Task description: Where the string "zaterdag" appears in a line of the material below, copy that line.

Material for this task:

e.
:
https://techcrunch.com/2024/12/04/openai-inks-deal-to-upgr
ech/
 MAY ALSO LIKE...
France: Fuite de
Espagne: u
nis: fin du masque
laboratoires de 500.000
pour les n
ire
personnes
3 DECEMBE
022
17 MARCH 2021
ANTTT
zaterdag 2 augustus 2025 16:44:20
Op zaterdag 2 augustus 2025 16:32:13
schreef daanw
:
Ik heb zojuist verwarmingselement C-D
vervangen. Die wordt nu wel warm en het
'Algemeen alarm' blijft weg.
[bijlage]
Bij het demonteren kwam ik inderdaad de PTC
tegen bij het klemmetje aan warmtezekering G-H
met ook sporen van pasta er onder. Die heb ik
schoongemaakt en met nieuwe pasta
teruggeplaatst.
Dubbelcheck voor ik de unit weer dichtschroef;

Answer section:
zaterdag 2 augustus 2025 16:44:20
Op zaterdag 2 augustus 2025 16:32:13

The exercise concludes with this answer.